| Activity |
Repeat the data in full. No line may differ from the original.

•••••

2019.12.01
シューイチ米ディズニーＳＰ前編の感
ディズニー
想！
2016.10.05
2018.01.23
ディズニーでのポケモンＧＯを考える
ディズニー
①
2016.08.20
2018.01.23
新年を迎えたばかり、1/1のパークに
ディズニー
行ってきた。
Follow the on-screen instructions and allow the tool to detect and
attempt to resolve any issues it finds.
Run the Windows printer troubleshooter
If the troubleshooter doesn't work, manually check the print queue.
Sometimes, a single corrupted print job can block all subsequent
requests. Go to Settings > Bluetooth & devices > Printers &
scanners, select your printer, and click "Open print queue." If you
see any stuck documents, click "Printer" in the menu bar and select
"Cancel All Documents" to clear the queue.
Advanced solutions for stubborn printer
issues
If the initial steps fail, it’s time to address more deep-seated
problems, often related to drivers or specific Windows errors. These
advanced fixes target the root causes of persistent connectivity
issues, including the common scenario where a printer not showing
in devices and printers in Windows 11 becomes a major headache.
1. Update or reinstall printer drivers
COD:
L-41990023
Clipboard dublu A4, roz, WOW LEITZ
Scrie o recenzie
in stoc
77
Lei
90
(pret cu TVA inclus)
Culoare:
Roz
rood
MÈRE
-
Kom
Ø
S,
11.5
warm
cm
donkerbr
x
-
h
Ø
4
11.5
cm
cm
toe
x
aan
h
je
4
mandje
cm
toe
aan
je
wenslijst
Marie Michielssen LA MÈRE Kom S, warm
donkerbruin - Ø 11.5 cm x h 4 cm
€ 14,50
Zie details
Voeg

•••••

| Output below |
2019.12.01
シューイチ米ディズニーＳＰ前編の感
ディズニー
想！
2016.10.05
2018.01.23
ディズニーでのポケモンＧＯを考える
ディズニー
①
2016.08.20
2018.01.23
新年を迎えたばかり、1/1のパークに
ディズニー
行ってきた。
Follow the on-screen instructions and allow the tool to detect and
attempt to resolve any issues it finds.
Run the Windows printer troubleshooter
If the troubleshooter doesn't work, manually check the print queue.
Sometimes, a single corrupted print job can block all subsequent
requests. Go to Settings > Bluetooth & devices > Printers &
scanners, select your printer, and click "Open print queue." If you
see any stuck documents, click "Printer" in the menu bar and select
"Cancel All Documents" to clear the queue.
Advanced solutions for stubborn printer
issues
If the initial steps fail, it’s time to address more deep-seated
problems, often related to drivers or specific Windows errors. These
advanced fixes target the root causes of persistent connectivity
issues, including the common scenario where a printer not showing
in devices and printers in Windows 11 becomes a major headache.
1. Update or reinstall printer drivers
COD:
L-41990023
Clipboard dublu A4, roz, WOW LEITZ
Scrie o recenzie
in stoc
77
Lei
90
(pret cu TVA inclus)
Culoare:
Roz
rood
MÈRE
-
Kom
Ø
S,
11.5
warm
cm
donkerbr
x
-
h
Ø
4
11.5
cm
cm
toe
x
aan
h
je
4
mandje
cm
toe
aan
je
wenslijst
Marie Michielssen LA MÈRE Kom S, warm
donkerbruin - Ø 11.5 cm x h 4 cm
€ 14,50
Zie details
Voeg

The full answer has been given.